O impacto tende a variar conforme o perfil de consumo e de renda desses brasileiros, mas, de forma geral, produtos importados do Brasil que chegarem ao mercado americano com tarifas mais elevadas podem sofrer reajustes de preço ou perder competitividade, reduzindo sua oferta. Além disso, brasileiros que possuem negócios diretamente ligados à importação, distribuição ou comercialização de produtos brasileiros nos Estados Unidos podem enfrentar aumento de custos e redução de margens. Embora o consumidor final possa sentir efeitos pontuais, o impacto econômico mais relevante tende a ocorrer sobre empresas e cadeias produtivas que dependem do comércio bilateral”, afirma.

De acordo com o relatório do USTR (Escritório do Representante do Comércio dos Estados Unidos), órgão ligado às novas tarifas a produtos brasileiros, as taxas podem aumentar caso o Brasil faça algum tipo de retaliação.

Sobre o assunto, Adriano afirma que uma escalada tarifária pode ir além do comércio entre os dois países e afeta a segurança de investidores.

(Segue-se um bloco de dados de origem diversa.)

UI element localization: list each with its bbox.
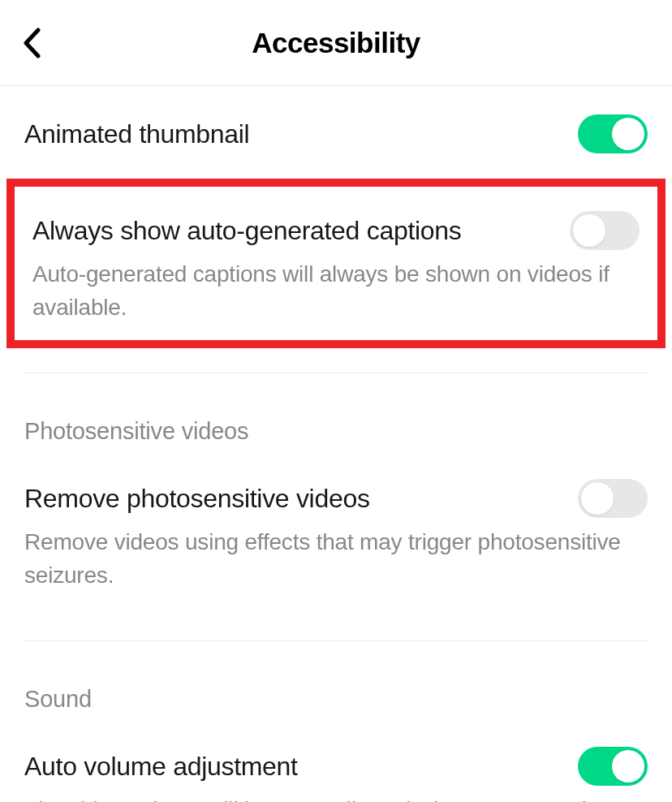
setting-label-photosensitive: Remove photosensitive videos	[24, 484, 370, 514]
highlight-auto-captions: Always show auto-generated captions Auto…	[6, 179, 666, 348]
chevron-left-icon	[23, 28, 41, 58]
setting-desc-auto-captions: Auto-generated captions will always be s…	[15, 258, 657, 332]
section-photosensitive: Photosensitive videos Remove photosensit…	[0, 373, 672, 616]
toggle-remove-photosensitive[interactable]	[578, 479, 648, 518]
toggle-auto-captions[interactable]	[570, 211, 640, 250]
toggle-knob	[612, 750, 644, 783]
setting-label-auto-volume: Auto volume adjustment	[24, 752, 298, 782]
setting-desc-photosensitive: Remove videos using effects that may tri…	[0, 526, 672, 616]
section-sound: Sound Auto volume adjustment The video v…	[0, 641, 672, 802]
section-header-sound: Sound	[0, 649, 672, 729]
setting-auto-volume: Auto volume adjustment	[0, 729, 672, 794]
settings-content: Animated thumbnail Always show auto-gene…	[0, 86, 672, 802]
toggle-auto-volume[interactable]	[578, 747, 648, 786]
setting-label-animated-thumbnail: Animated thumbnail	[24, 119, 249, 149]
setting-label-auto-captions: Always show auto-generated captions	[32, 216, 462, 246]
header-bar: Accessibility	[0, 0, 672, 86]
setting-desc-auto-volume: The video volume will be auto-adjusted w…	[0, 794, 672, 802]
section-header-photosensitive: Photosensitive videos	[0, 382, 672, 461]
setting-auto-captions: Always show auto-generated captions	[15, 187, 657, 258]
setting-remove-photosensitive: Remove photosensitive videos	[0, 461, 672, 526]
toggle-knob	[581, 482, 614, 515]
back-button[interactable]	[23, 28, 41, 58]
toggle-knob	[573, 214, 605, 247]
toggle-knob	[612, 118, 644, 150]
setting-animated-thumbnail: Animated thumbnail	[0, 86, 672, 174]
toggle-animated-thumbnail[interactable]	[578, 114, 648, 153]
page-title: Accessibility	[252, 27, 420, 59]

Um processo de escalada tarifária tende a produzir efeitos que vão além do comércio entre os dois países. Quando há sucessivas medidas de retaliação, aumenta a insegurança para empresas, investidores e cadeias globais de suprimentos, dificultando o planejamento de longo prazo. Isso pode levar ao adiamento de investimentos, aumento de custos logísticos e maior volatilidade cambial, além de pressionar preços em determinados setores. Para o investidor, momentos como esse reforçam a importância da diversificação geográfica do patrimônio e da construção de estratégias menos dependentes de um único mercado ou de decisões pontuais de política comercial. Em cenários de maior incerteza, ativos distribuídos entre diferentes jurisdições tendem a oferecer maior resiliência e previsibilidade.”

Com a decisão de taxar em 25% os produtos brasileiros, o Brasil se tornou o país com maior aumento das tarifas de importação desde a volta do governo Trump ao poder, seguido da Coreia do Sul, Tailândia, Japão e China respectivamente.

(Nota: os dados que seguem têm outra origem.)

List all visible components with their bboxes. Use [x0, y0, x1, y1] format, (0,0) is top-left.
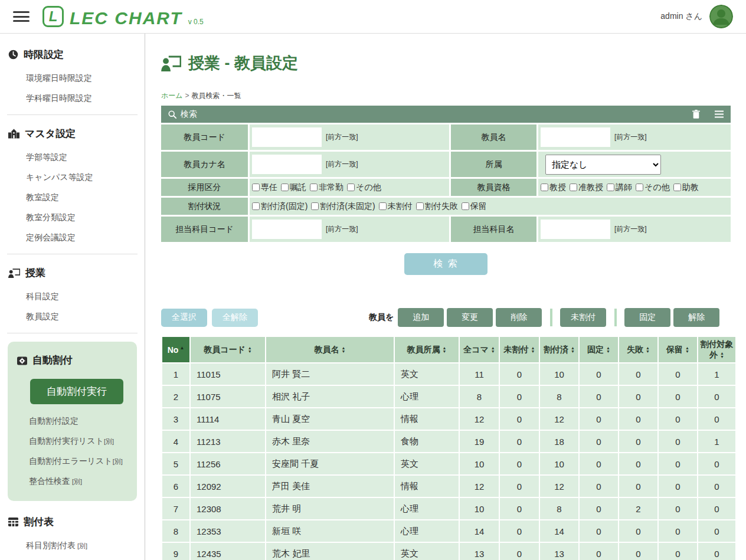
cell-fixed: 0 — [580, 543, 618, 560]
table-row[interactable]: 9 12435 荒木 妃里 英文 13 0 13 0 0 0 0 — [162, 543, 735, 560]
status-option-unassigned[interactable]: 未割付 — [379, 201, 413, 212]
match-hint: [前方一致] — [326, 224, 358, 234]
match-hint: [前方一致] — [326, 132, 358, 142]
match-hint: [前方一致] — [614, 132, 647, 142]
cell-affiliation: 情報 — [395, 408, 459, 430]
breadcrumb-home-link[interactable]: ホーム — [161, 91, 183, 100]
col-header-assigned[interactable]: 割付済▲▼ — [540, 337, 578, 362]
cell-fixed: 0 — [580, 498, 618, 519]
cell-teacher-code: 12353 — [191, 520, 265, 542]
sidebar-item-subject-assignment-chart[interactable]: 科目別割付表 [別] — [0, 536, 145, 556]
teacher-code-input[interactable] — [252, 127, 322, 147]
cell-total-slots: 14 — [460, 520, 499, 542]
panel-menu-icon[interactable] — [715, 110, 724, 118]
cell-total-slots: 12 — [460, 476, 499, 497]
sidebar-item-teacher-assignment-chart[interactable]: 教員別割付表 [別] — [0, 556, 145, 560]
sidebar-item-teacher-settings[interactable]: 教員設定 — [0, 307, 145, 327]
sidebar-item-faculty-settings[interactable]: 学部等設定 — [0, 148, 145, 168]
affiliation-select[interactable]: 指定なし — [545, 155, 661, 175]
col-header-failed[interactable]: 失敗▲▼ — [619, 337, 657, 362]
table-row[interactable]: 8 12353 新垣 咲 心理 14 0 14 0 0 0 0 — [162, 520, 735, 542]
sidebar-item-subject-settings[interactable]: 科目設定 — [0, 287, 145, 307]
sidebar-item-dept-day-period[interactable]: 学科曜日時限設定 — [0, 89, 145, 109]
teacher-table: No▲ 教員コード▲▼ 教員名▲▼ 教員所属▲▼ 全コマ▲▼ 未割付▲▼ 割付済… — [161, 336, 737, 560]
sidebar-item-auto-assign-error-list[interactable]: 自動割付エラーリスト[別] — [10, 451, 135, 471]
col-header-fixed[interactable]: 固定▲▼ — [580, 337, 618, 362]
cell-no: 1 — [162, 363, 189, 385]
cell-failed: 0 — [619, 520, 657, 542]
subject-code-input[interactable] — [252, 220, 322, 239]
qualification-option-lecturer[interactable]: 講師 — [607, 182, 632, 193]
cell-fixed: 0 — [580, 476, 618, 497]
employment-option-fulltime[interactable]: 専任 — [252, 182, 277, 193]
fix-button[interactable]: 固定 — [624, 308, 670, 327]
clear-all-button[interactable]: 全解除 — [212, 309, 258, 327]
table-icon — [8, 518, 18, 526]
logo-badge-icon: L — [42, 6, 64, 27]
sidebar-section-master-settings[interactable]: マスタ設定 — [0, 121, 145, 148]
sidebar-item-env-day-period[interactable]: 環境曜日時限設定 — [0, 68, 145, 89]
status-option-assigned-unfixed[interactable]: 割付済(未固定) — [311, 201, 375, 212]
trash-icon[interactable] — [692, 110, 700, 119]
search-icon — [168, 110, 176, 119]
menu-icon[interactable] — [13, 9, 30, 25]
sidebar-item-consistency-check[interactable]: 整合性検査 [別] — [10, 471, 135, 492]
sidebar-item-classroom-category-settings[interactable]: 教室分類設定 — [0, 208, 145, 228]
sidebar-section-auto-assign[interactable]: 自動割付 — [10, 348, 135, 374]
breadcrumb-current: 教員検索・一覧 — [192, 91, 241, 100]
sort-asc-icon: ▲ — [179, 345, 184, 351]
select-all-button[interactable]: 全選択 — [161, 309, 207, 327]
table-row[interactable]: 7 12308 荒井 明 心理 10 0 8 0 2 0 0 — [162, 498, 735, 519]
cell-teacher-name: 荒木 妃里 — [266, 543, 394, 560]
table-row[interactable]: 1 11015 阿井 賢二 英文 11 0 10 0 0 0 1 — [162, 363, 735, 385]
employment-option-contract[interactable]: 嘱託 — [281, 182, 306, 193]
sort-icon: ▲▼ — [491, 346, 495, 353]
col-header-teacher-name[interactable]: 教員名▲▼ — [266, 337, 394, 362]
table-row[interactable]: 4 11213 赤木 里奈 食物 19 0 18 0 0 0 1 — [162, 431, 735, 452]
qualification-option-professor[interactable]: 教授 — [541, 182, 566, 193]
table-row[interactable]: 3 11114 青山 夏空 情報 12 0 12 0 0 0 0 — [162, 408, 735, 430]
sidebar-section-time-settings[interactable]: 時限設定 — [0, 42, 145, 68]
teacher-name-input[interactable] — [541, 127, 610, 147]
table-row[interactable]: 2 11075 相沢 礼子 心理 8 0 8 0 0 0 0 — [162, 386, 735, 407]
user-avatar[interactable] — [709, 5, 733, 28]
qualification-option-assistant[interactable]: 助教 — [673, 182, 699, 193]
col-header-total-slots[interactable]: 全コマ▲▼ — [460, 337, 499, 362]
release-button[interactable]: 解除 — [673, 308, 719, 327]
add-button[interactable]: 追加 — [398, 308, 444, 327]
subject-name-input[interactable] — [541, 220, 610, 239]
teacher-kana-input[interactable] — [252, 155, 322, 174]
sidebar-item-regular-meeting-settings[interactable]: 定例会議設定 — [0, 228, 145, 248]
sidebar-section-class[interactable]: 授業 — [0, 260, 145, 287]
col-header-unassigned[interactable]: 未割付▲▼ — [500, 337, 539, 362]
status-option-hold[interactable]: 保留 — [462, 201, 487, 212]
employment-option-other[interactable]: その他 — [347, 182, 381, 193]
sidebar-item-campus-settings[interactable]: キャンパス等設定 — [0, 168, 145, 188]
auto-assign-run-button[interactable]: 自動割付実行 — [30, 379, 123, 404]
col-header-hold[interactable]: 保留▲▼ — [659, 337, 697, 362]
cell-no: 9 — [162, 543, 189, 560]
sidebar-item-auto-assign-settings[interactable]: 自動割付設定 — [10, 411, 135, 431]
qualification-option-other[interactable]: その他 — [636, 182, 670, 193]
cell-teacher-name: 芦田 美佳 — [266, 476, 394, 497]
employment-option-parttime[interactable]: 非常勤 — [310, 182, 343, 193]
cell-total-slots: 19 — [460, 431, 499, 452]
qualification-option-assoc-professor[interactable]: 准教授 — [570, 182, 603, 193]
table-row[interactable]: 5 11256 安座間 千夏 英文 10 0 10 0 0 0 0 — [162, 453, 735, 474]
sidebar-item-classroom-settings[interactable]: 教室設定 — [0, 188, 145, 208]
col-header-no[interactable]: No▲ — [162, 337, 189, 362]
app-logo[interactable]: L LEC CHART v 0.5 — [42, 6, 204, 27]
table-row[interactable]: 6 12092 芦田 美佳 情報 12 0 12 0 0 0 0 — [162, 476, 735, 497]
status-option-assigned-fixed[interactable]: 割付済(固定) — [252, 201, 307, 212]
search-button[interactable]: 検 索 — [404, 253, 487, 275]
sidebar-item-auto-assign-run-list[interactable]: 自動割付実行リスト[別] — [10, 431, 135, 451]
col-header-excluded[interactable]: 割付対象外▲▼ — [698, 337, 735, 362]
sidebar-section-assignment-chart[interactable]: 割付表 — [0, 509, 145, 536]
change-button[interactable]: 変更 — [447, 308, 493, 327]
col-header-teacher-code[interactable]: 教員コード▲▼ — [191, 337, 265, 362]
col-header-affiliation[interactable]: 教員所属▲▼ — [395, 337, 459, 362]
status-option-failed[interactable]: 割付失敗 — [416, 201, 458, 212]
delete-button[interactable]: 削除 — [496, 308, 542, 327]
cell-teacher-code: 12308 — [191, 498, 265, 519]
unassign-button[interactable]: 未割付 — [560, 308, 606, 327]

Causas por trás do tarifaço

Por trás da decisão dos Estados Unidos há uma tentativa de interferência na soberania do Brasil. Em junho o USTR sugeriu a sobretaxa após Donald Trump mostrar descontentamento com o Pix e a derrubada de perfis e redes sociais norte-americanas.

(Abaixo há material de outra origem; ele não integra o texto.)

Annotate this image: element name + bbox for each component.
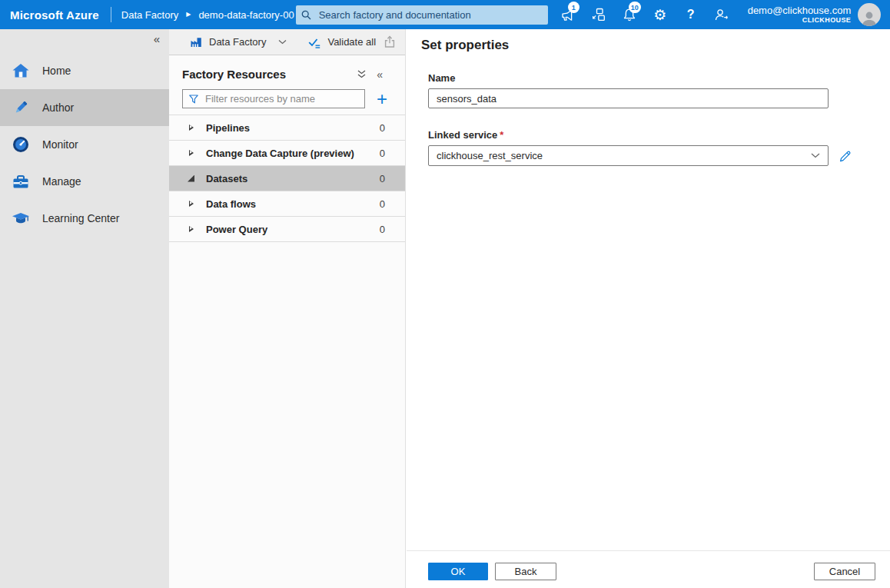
sidebar-item-home[interactable]: Home xyxy=(0,52,169,89)
account-info[interactable]: demo@clickhouse.com CLICKHOUSE xyxy=(748,5,852,25)
collapse-sidebar-icon[interactable]: « xyxy=(151,31,163,47)
canvas-toolbar: Data Factory Validate all xyxy=(169,29,405,55)
tree-item-datasets[interactable]: Datasets 0 xyxy=(169,166,405,191)
feedback-icon[interactable] xyxy=(706,0,737,29)
sidebar-item-manage[interactable]: Manage xyxy=(0,163,169,200)
item-count: 0 xyxy=(380,173,385,184)
home-icon xyxy=(12,61,32,80)
sidebar-item-label: Learning Center xyxy=(42,212,119,224)
name-field-label: Name xyxy=(428,72,865,84)
resource-tree: Pipelines 0 Change Data Capture (preview… xyxy=(169,115,405,242)
notification-badge: 10 xyxy=(629,2,641,13)
sidebar-item-label: Author xyxy=(42,101,74,114)
item-count: 0 xyxy=(380,198,385,210)
factory-resources-panel: Data Factory Validate all Factory Resour… xyxy=(169,29,406,588)
linked-service-dropdown[interactable]: clickhouse_rest_service xyxy=(428,145,829,166)
breadcrumb-chevron-icon: ▶ xyxy=(186,11,191,18)
tree-item-power-query[interactable]: Power Query 0 xyxy=(169,217,405,242)
chevron-right-icon[interactable] xyxy=(187,201,195,207)
factory-search xyxy=(294,5,548,25)
validate-all-label: Validate all xyxy=(327,36,376,48)
add-resource-button[interactable]: + xyxy=(372,91,392,107)
collapse-all-icon[interactable] xyxy=(357,70,367,78)
chevron-right-icon[interactable] xyxy=(187,150,195,156)
filter-funnel-icon xyxy=(188,94,199,105)
item-count: 0 xyxy=(380,224,385,235)
topbar-actions: 1 10 ⚙ ? xyxy=(553,0,737,29)
gear-icon[interactable]: ⚙ xyxy=(645,0,676,29)
chevron-down-icon xyxy=(278,39,287,45)
person-icon xyxy=(860,9,878,26)
linked-service-label: Linked service* xyxy=(428,129,865,141)
chevron-right-icon[interactable] xyxy=(187,125,195,131)
cancel-button[interactable]: Cancel xyxy=(814,563,875,580)
pencil-icon xyxy=(12,98,32,117)
tree-item-pipelines[interactable]: Pipelines 0 xyxy=(169,115,405,141)
gauge-icon xyxy=(12,135,32,154)
announcement-badge: 1 xyxy=(568,2,579,13)
dialog-footer: OK Back Cancel xyxy=(407,550,890,588)
top-bar: Microsoft Azure Data Factory ▶ demo-data… xyxy=(0,0,890,29)
name-input[interactable] xyxy=(428,88,829,108)
edit-linked-service-icon[interactable] xyxy=(839,149,852,163)
breadcrumb-resource[interactable]: demo-data-factory-00 xyxy=(198,9,294,21)
sidebar-item-label: Home xyxy=(42,65,71,77)
validate-all-button[interactable]: Validate all xyxy=(307,35,376,49)
set-properties-panel: Set properties Name Linked service* clic… xyxy=(407,29,890,588)
collapse-panel-icon[interactable]: « xyxy=(377,68,383,81)
factory-icon xyxy=(190,36,203,48)
breadcrumb-section[interactable]: Data Factory xyxy=(121,9,178,21)
factory-resources-header: Factory Resources « xyxy=(182,68,383,81)
back-button[interactable]: Back xyxy=(495,563,556,580)
avatar[interactable] xyxy=(858,3,881,26)
required-asterisk: * xyxy=(500,129,503,141)
sidebar-item-label: Monitor xyxy=(42,138,78,151)
chevron-down-icon xyxy=(811,153,820,158)
tree-item-change-data-capture[interactable]: Change Data Capture (preview) 0 xyxy=(169,141,405,166)
filter-resources-input[interactable] xyxy=(182,89,365,108)
page-title: Set properties xyxy=(421,38,890,53)
item-count: 0 xyxy=(380,148,385,159)
megaphone-icon[interactable]: 1 xyxy=(553,0,583,29)
help-icon[interactable]: ? xyxy=(676,0,706,29)
sidebar-item-label: Manage xyxy=(42,175,81,188)
tree-item-data-flows[interactable]: Data flows 0 xyxy=(169,191,405,217)
item-count: 0 xyxy=(380,122,385,134)
bell-icon[interactable]: 10 xyxy=(614,0,645,29)
factory-menu-label: Data Factory xyxy=(209,36,266,48)
user-org: CLICKHOUSE xyxy=(748,16,852,25)
toolbox-icon xyxy=(12,172,32,191)
chevron-right-icon[interactable] xyxy=(187,226,195,232)
search-input[interactable] xyxy=(296,5,548,25)
brand-divider xyxy=(111,7,111,22)
linked-service-value: clickhouse_rest_service xyxy=(437,150,543,161)
left-nav: « Home Author Monitor Manage xyxy=(0,29,169,588)
switch-environment-icon[interactable] xyxy=(583,0,614,29)
sidebar-item-author[interactable]: Author xyxy=(0,89,169,126)
resource-filter-row: + xyxy=(182,89,392,108)
graduation-cap-icon xyxy=(12,209,32,228)
validate-icon xyxy=(307,35,321,49)
ok-button[interactable]: OK xyxy=(428,563,488,580)
sidebar-item-learning-center[interactable]: Learning Center xyxy=(0,200,169,237)
panel-title: Factory Resources xyxy=(182,68,286,81)
export-icon[interactable] xyxy=(384,35,396,48)
data-factory-menu[interactable]: Data Factory xyxy=(190,36,287,48)
search-icon xyxy=(301,10,311,20)
sidebar-item-monitor[interactable]: Monitor xyxy=(0,126,169,163)
chevron-expanded-icon[interactable] xyxy=(187,175,195,182)
user-email: demo@clickhouse.com xyxy=(748,5,852,17)
azure-brand[interactable]: Microsoft Azure xyxy=(0,8,111,22)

Um exemplo de interferência em outros países é o caso da Índia, o país anunciou que não compraria petróleo russo. A importação do produto gerou uma taxa de 25% sobre produtos indianos, que foi retirada após a decisão.

De acordo com a internacionalista Suzany Ferreira, imaginar que o tarifaço seja apenas política industrial é um equívoco.

A questão da taxação pode afetar as relações no curto prazo porque claramente há motivações políticas por trás da tarifação. Imaginar que é só uma política industrial ou comercial é equívoco. Há uma intenção clara do Marco Rubio de atingir o Presidente Lula e influenciar nas eleições. Acho que o diálogo político tende a ficar prejudicado entre ambos os países”, disse ao Giro Cultural.

Ainda de acordo com Suzany, é importante o Brasil não se intimidar com a taxação pois há outros comércios que podem favorecer o país.

Eu acho que as tarifas prejudicam enormemente o próprio mercado americano, na medida em que os produtos brasileiros ficam mais caros. Há um sério risco de inflação nos EUA, e o desvio de comércio em favor de países como a China ou blocos como a UE é um opção para o Brasil. No mais, no médio e no longo prazo, será muito prejudicial para os EUA. O importante é o Brasil não se intimidar”.